Wow. Where do I begin? Well, I'm in Ghana. I've been here for 14 days now I think. First night I got in VERY late, so I stayed in Accra at Hotel Obama. It was ok. Just a place to sleep. In the morning I got a flight to Kumasi. (Shoulda taken the bus, but don't know how it works.) Ms Mary (who runs the orphanage) picked me up at the Kumasi airport & took me to the hotel near the orphanage. It was about $13/nt USD. It wasn't bad. There was no a/c or hot water, no towels are provided, no internet, and it was so dim I couldn't see anything. But, I'm pretty durable, so it was alright for the 10 days I was there.
Anyways- Friday afternoon I was taken to the orphanage. I had this awful fear that I wouldn't recognize my own children when I got there! But they actually took me inside, then brought the kids in. They are beautiful! Just like the picture! They were SO quiet & shy! But by the end of they day they were a little more comfortable. They are really great kids!

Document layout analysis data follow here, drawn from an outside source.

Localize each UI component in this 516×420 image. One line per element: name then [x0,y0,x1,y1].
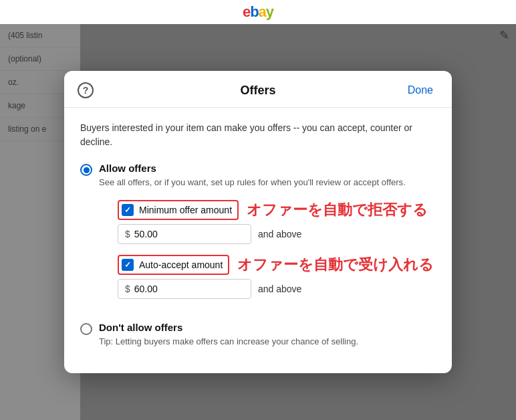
auto-accept-checkbox[interactable] [122,259,134,271]
modal-header: ? Offers Done [64,71,452,108]
allow-offers-content: Allow offers See all offers, or if you w… [99,163,436,309]
minimum-offer-label: Minimum offer amount [139,205,232,215]
auto-accept-label: Auto-accept amount [139,259,223,270]
auto-accept-currency: $ [125,284,130,294]
auto-accept-annotation: オファーを自動で受け入れる [237,255,434,275]
help-icon[interactable]: ? [78,82,94,98]
minimum-offer-annotation: オファーを自動で拒否する [247,200,428,220]
minimum-offer-amount-row: $ and above [118,224,436,244]
auto-accept-input-wrapper: $ [118,279,251,299]
auto-accept-highlight: Auto-accept amount [118,255,229,275]
sub-options: Minimum offer amount オファーを自動で拒否する $ and … [118,200,436,299]
minimum-offer-and-above: and above [258,229,301,239]
modal-body: Buyers interested in your item can make … [64,108,452,373]
dont-allow-radio[interactable] [80,323,92,335]
allow-offers-sublabel: See all offers, or if you want, set up r… [99,177,436,189]
done-button[interactable]: Done [402,82,438,99]
offers-modal: ? Offers Done Buyers interested in your … [64,71,452,373]
dont-allow-label: Don't allow offers [99,322,436,333]
auto-accept-row: Auto-accept amount オファーを自動で受け入れる [118,255,436,275]
modal-overlay: ? Offers Done Buyers interested in your … [0,24,516,420]
minimum-offer-input-wrapper: $ [118,224,251,244]
minimum-offer-currency: $ [125,229,130,239]
modal-description: Buyers interested in your item can make … [80,121,436,149]
allow-offers-option[interactable]: Allow offers See all offers, or if you w… [80,163,436,309]
ebay-logo: ebay [243,3,273,21]
minimum-offer-checkbox[interactable] [122,204,134,216]
minimum-offer-highlight: Minimum offer amount [118,200,239,220]
auto-accept-and-above: and above [258,284,301,294]
dont-allow-content: Don't allow offers Tip: Letting buyers m… [99,322,436,348]
auto-accept-input[interactable] [134,284,244,294]
allow-offers-label: Allow offers [99,163,436,174]
ebay-bar: ebay [0,0,516,24]
minimum-offer-row: Minimum offer amount オファーを自動で拒否する [118,200,436,220]
modal-title: Offers [240,84,275,98]
minimum-offer-input[interactable] [134,229,244,239]
auto-accept-amount-row: $ and above [118,279,436,299]
dont-allow-sublabel: Tip: Letting buyers make offers can incr… [99,336,436,348]
allow-offers-radio[interactable] [80,164,92,176]
dont-allow-option[interactable]: Don't allow offers Tip: Letting buyers m… [80,322,436,348]
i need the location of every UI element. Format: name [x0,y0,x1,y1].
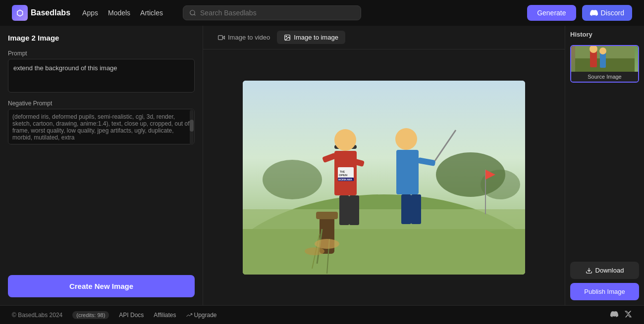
svg-point-45 [599,47,606,54]
history-label: Source Image [571,72,638,82]
upgrade-icon [186,312,192,318]
history-thumb [571,46,638,72]
twitter-footer-icon[interactable] [624,310,632,320]
affiliates-link[interactable]: Affiliates [154,312,176,319]
nav-models[interactable]: Models [108,9,130,17]
main-content: Image 2 Image Prompt extend the backgrou… [0,26,644,305]
logo-icon: ⬡ [12,5,28,21]
neg-prompt-label: Negative Prompt [8,100,195,107]
svg-point-25 [395,128,417,150]
search-bar [183,5,361,20]
search-input[interactable] [200,9,355,17]
svg-rect-17 [349,195,359,225]
history-title: History [570,31,639,38]
prompt-label: Prompt [8,50,195,57]
svg-point-38 [315,239,339,249]
nav-apps[interactable]: Apps [82,9,98,17]
discord-label: Discord [601,9,624,17]
logo-text: Basedlabs [31,8,70,17]
golf-image-svg: THE OPEN MORIKAWA [243,81,525,275]
svg-point-10 [263,160,322,199]
history-item[interactable]: Source Image [570,45,639,83]
action-buttons: Download Publish Image [570,262,639,300]
svg-rect-28 [411,194,421,224]
svg-rect-9 [243,229,525,275]
credits-badge: (credits: 98) [72,311,109,319]
download-icon [586,267,592,274]
search-icon [189,9,196,16]
nav-links: Apps Models Articles [82,9,163,17]
svg-rect-32 [316,212,338,219]
neg-prompt-container: (deformed iris, deformed pupils, semi-re… [8,109,195,146]
nav-right: Generate Discord [527,5,632,21]
discord-button[interactable]: Discord [582,5,632,21]
image-icon [284,34,291,41]
upgrade-link[interactable]: Upgrade [186,312,217,319]
discord-icon [590,9,598,17]
svg-rect-2 [218,35,223,39]
discord-footer-icon[interactable] [610,310,618,320]
tab-bar: Image to video Image to image [203,26,565,49]
copyright: © BasedLabs 2024 [12,312,62,319]
create-button[interactable]: Create New Image [8,275,195,297]
generate-button[interactable]: Generate [527,5,576,21]
svg-rect-16 [339,195,349,225]
main-image: THE OPEN MORIKAWA [243,81,525,275]
scrollbar-track [190,110,194,145]
svg-point-14 [334,129,356,151]
download-label: Download [595,267,624,274]
prompt-textarea[interactable]: extend the background of this image [8,59,195,93]
svg-marker-1 [222,36,224,39]
footer: © BasedLabs 2024 (credits: 98) API Docs … [0,305,644,324]
svg-point-4 [286,36,287,37]
svg-text:MORIKAWA: MORIKAWA [338,178,352,181]
svg-point-39 [305,247,324,255]
svg-rect-27 [401,194,411,224]
center-panel: Image to video Image to image [203,26,565,305]
svg-text:THE: THE [340,170,345,173]
publish-button[interactable]: Publish Image [570,283,639,300]
logo[interactable]: ⬡ Basedlabs [12,5,70,21]
left-panel: Image 2 Image Prompt extend the backgrou… [0,26,203,305]
tab-image-to-image[interactable]: Image to image [277,31,345,44]
upgrade-label: Upgrade [194,312,217,319]
api-docs-link[interactable]: API Docs [119,312,144,319]
tab-image-to-video[interactable]: Image to video [211,31,277,44]
history-sidebar: History Source Image Download Publish Im… [565,26,644,305]
neg-prompt-section: Negative Prompt (deformed iris, deformed… [8,100,195,146]
download-button[interactable]: Download [570,262,639,279]
tab-image-label: Image to image [294,34,338,41]
image-area: THE OPEN MORIKAWA [203,49,565,305]
svg-point-0 [190,10,195,15]
footer-icons [610,310,632,320]
svg-rect-26 [396,150,419,194]
tab-video-label: Image to video [228,34,270,41]
scrollbar-thumb[interactable] [190,120,194,132]
video-icon [218,34,225,41]
prompt-section: Prompt extend the background of this ima… [8,50,195,94]
neg-prompt-textarea[interactable]: (deformed iris, deformed pupils, semi-re… [8,109,195,144]
panel-title: Image 2 Image [8,34,195,42]
nav-articles[interactable]: Articles [140,9,163,17]
navbar: ⬡ Basedlabs Apps Models Articles Generat… [0,0,644,26]
svg-text:OPEN: OPEN [339,174,347,177]
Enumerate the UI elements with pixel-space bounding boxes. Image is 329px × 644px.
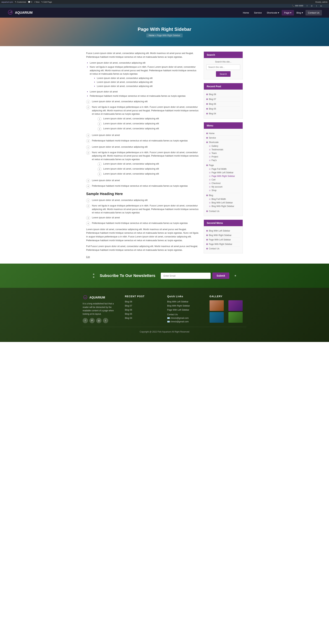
- menu-list: Home Service Shortcode Gallery Testimoni…: [206, 131, 240, 213]
- submenu-item: Faq's: [209, 158, 240, 162]
- nav-contact[interactable]: Contact Us: [306, 10, 322, 16]
- hero-banner: Page With Right Sidebar Home » Page With…: [0, 18, 329, 46]
- admin-customize[interactable]: ✎ Customize: [15, 1, 26, 3]
- nav-blog[interactable]: Blog ▾: [294, 10, 306, 16]
- main-nav: Home Service Shortcode ▾ Page ▾ Blog ▾ C…: [240, 10, 322, 16]
- menu-sub-blog: Blog Full Width Blog With Left Sidebar B…: [206, 197, 240, 208]
- sub-ordered: 1 Lorem ipsum dolor sit amet, consectetu…: [92, 117, 199, 131]
- admin-bar: aquarium-pro ✎ Customize 💬 3 + New ✎ Edi…: [0, 0, 329, 4]
- ordered-item: 4 Pellentesque habitant morbi tristique …: [86, 184, 199, 188]
- newsletter-submit-button[interactable]: Submit: [212, 272, 229, 279]
- submenu-item: Page With Left Sidebar: [209, 171, 240, 174]
- menu-item-active: Page With Right Sidebar: [206, 242, 240, 246]
- admin-comments[interactable]: 💬 3: [28, 1, 32, 3]
- bullet-item: Lorem ipsum dolor sit amet: [90, 90, 199, 94]
- social-ig[interactable]: ◎: [311, 5, 312, 7]
- ordered-num: 3: [98, 127, 102, 131]
- ordered-num: 3: [86, 134, 90, 138]
- gallery-thumb-4[interactable]: [228, 312, 243, 323]
- dot: [235, 275, 236, 276]
- footer-facebook-icon[interactable]: f: [82, 318, 88, 323]
- edit-link[interactable]: Edit: [86, 256, 90, 258]
- gallery-thumb-2[interactable]: [228, 300, 243, 311]
- nav-shortcode[interactable]: Shortcode ▾: [264, 10, 282, 16]
- footer-brand-col: AQUARIUM It is a long established fact t…: [82, 295, 120, 323]
- ordered-list-1: 1 Lorem ipsum dolor sit amet, consectetu…: [86, 100, 199, 143]
- gallery-thumb-1[interactable]: [210, 300, 224, 311]
- nav-page[interactable]: Page ▾: [282, 10, 294, 16]
- admin-bar-right: Howdy, admin: [315, 1, 328, 3]
- bullet-list-1: Lorem ipsum dolor sit amet, consectetur …: [86, 61, 199, 88]
- footer-email-1: 📧 chreck@gmail.com: [167, 317, 204, 319]
- menu-item: Blog With Left Sidebar: [206, 229, 240, 233]
- ordered-item: 3 Lorem ipsum dolor sit amet: [86, 179, 199, 183]
- post-link[interactable]: Blog 07: [209, 98, 216, 100]
- social-fb[interactable]: f: [307, 5, 307, 7]
- submenu-item: Shop: [209, 188, 240, 192]
- social-tw[interactable]: t: [316, 5, 317, 7]
- submenu-item: Gallery: [209, 144, 240, 148]
- post-link[interactable]: Blog 08: [209, 93, 216, 96]
- list-item: Blog 07: [206, 97, 240, 102]
- recent-post-widget: Recent Post Blog 08 Blog 07 Blog 06 Blog…: [204, 83, 243, 118]
- footer-instagram-icon[interactable]: ◎: [96, 318, 102, 323]
- search-button[interactable]: Search: [216, 71, 230, 77]
- post-link[interactable]: Blog 06: [209, 103, 216, 105]
- search-hint: Search this site...: [206, 60, 240, 63]
- breadcrumb-current: Page With Right Sidebar: [157, 34, 180, 37]
- list-item: Blog With Right Sidebar: [167, 304, 204, 307]
- inner-item: Lorem ipsum dolor sit amet, consectetur …: [97, 80, 199, 84]
- ordered-num: 1: [98, 117, 102, 121]
- breadcrumb-home[interactable]: Home: [149, 34, 154, 37]
- post-link[interactable]: Blog 04: [209, 112, 216, 115]
- site-logo: AQUARIUM: [7, 10, 32, 16]
- footer-social: f P ◎ t: [82, 318, 120, 323]
- footer-recent-post-list: Blog 08 Blog 07 Blog 06 Blog 05 Blog 04: [125, 300, 162, 319]
- submenu-item: Team: [209, 152, 240, 155]
- bullet-list-2: Lorem ipsum dolor sit amet Pellentesque …: [86, 90, 199, 98]
- post-link[interactable]: Blog 05: [209, 108, 216, 110]
- ordered-num: 2: [98, 167, 102, 171]
- footer-pinterest-icon[interactable]: P: [89, 318, 95, 323]
- footer-gallery-title: GALLERY: [210, 295, 246, 298]
- search-widget-title: Search: [204, 52, 243, 58]
- bullet-item: Nunc vel ligula in augue tristique pelle…: [90, 65, 199, 88]
- footer-gallery-grid: [210, 300, 246, 323]
- footer-twitter-icon[interactable]: t: [103, 318, 108, 323]
- search-input[interactable]: [206, 64, 240, 70]
- ordered-item: 2 Nunc vel ligula in augue tristique pel…: [86, 151, 199, 178]
- footer-recent-post-col: RECENT POST Blog 08 Blog 07 Blog 06 Blog…: [125, 295, 162, 323]
- newsletter-dots: [93, 274, 94, 278]
- ordered-num: 3: [86, 179, 90, 183]
- ordered-num: 2: [86, 204, 90, 208]
- footer-inner: AQUARIUM It is a long established fact t…: [82, 295, 246, 323]
- admin-edit-page[interactable]: ✎ Edit Page: [41, 1, 52, 3]
- gallery-thumb-3[interactable]: [210, 312, 224, 323]
- submenu-item: Page Full Width: [209, 167, 240, 171]
- menu-item-page: Page Page Full Width Page With Left Side…: [206, 163, 240, 193]
- intro-paragraph: Fusce Lorem ipsum dolor sit amet, consec…: [86, 52, 199, 59]
- list-item: Blog 07: [125, 304, 162, 307]
- ordered-num: 4: [86, 184, 90, 188]
- newsletter-email-input[interactable]: [161, 273, 210, 279]
- footer-contact-link[interactable]: Contact Us: [167, 313, 204, 316]
- admin-new[interactable]: + New: [34, 1, 40, 3]
- list-item: Blog 06: [125, 308, 162, 311]
- phone-number: 📞 888 9988: [292, 5, 303, 7]
- footer-email-2: 📧 chreck@gmail.com: [167, 320, 204, 323]
- ordered-item: 1 Lorem ipsum dolor sit amet, consectetu…: [86, 145, 199, 149]
- main-content: Fusce Lorem ipsum dolor sit amet, consec…: [86, 52, 199, 258]
- footer-quick-links-title: Quick Links: [167, 295, 204, 298]
- list-item: Blog 04: [125, 317, 162, 319]
- nav-service[interactable]: Service: [252, 10, 264, 16]
- nav-home[interactable]: Home: [240, 10, 252, 16]
- social-li[interactable]: in: [320, 5, 322, 7]
- admin-site-link[interactable]: aquarium-pro: [2, 1, 13, 3]
- newsletter-dots-right: [235, 275, 236, 276]
- footer-desc: It is a long established fact that a rea…: [82, 302, 120, 316]
- ordered-item: 3 Lorem ipsum dolor sit amet, consectetu…: [98, 172, 199, 176]
- ordered-num: 3: [86, 216, 90, 220]
- second-menu-widget: Second Menu Blog With Left Sidebar Blog …: [204, 220, 243, 254]
- ordered-num: 1: [98, 162, 102, 166]
- site-header: AQUARIUM Home Service Shortcode ▾ Page ▾…: [0, 8, 329, 18]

Let me sidetrack for a minute & tell the hard details. The first few days were devastating for me. Everything I knew about the kids was false. I know our agency switched representatives in Ghana. So I guess the old rep was the bad guy who lied. Anyways- the hardest thing was their ages. I started to wonder Friday if they were really 8 & 6. So I asked Serwaa her age. "I am 10 years old." Shocked. She is older than my bio daughter. Hard. Because our first priority with the ages was to keep her the oldest. Then Kontoh. He says 8. You know he was going to be my baby. I'd been picturing this boy who just turned 6 two months ago. It's like I lost 2 years of my baby's life in that one second. We didn't even know his official birthday. He will actually be 8 in March. It honestly took a few days for me to accept it. But I'm ok now.
That's enough of that. Over the past 10 days, I've met with social welfare twice, and the lawyer 3 times. By the way- at the lawyer, I got to meet my children's mother (who I thought was deceased). She was a sweet, quiet lady. I liked her.
Yesterday I got to my new hotel in Kumasi. (I'd been advised to stay near the orphanage so we could run all the legal errands. But I really needed some time with just my kids.) We've been having a great time- swimming, eating on the balcony, reading Christmas stories online.... What's strange is that it feels different than I thought. I don't feel like I'm with brand new kids. I just feel like I'm with my kids. I'm sure it won't be this easy when we get home. But so far- everything is normal.
In just 2 days, they will officially be my children!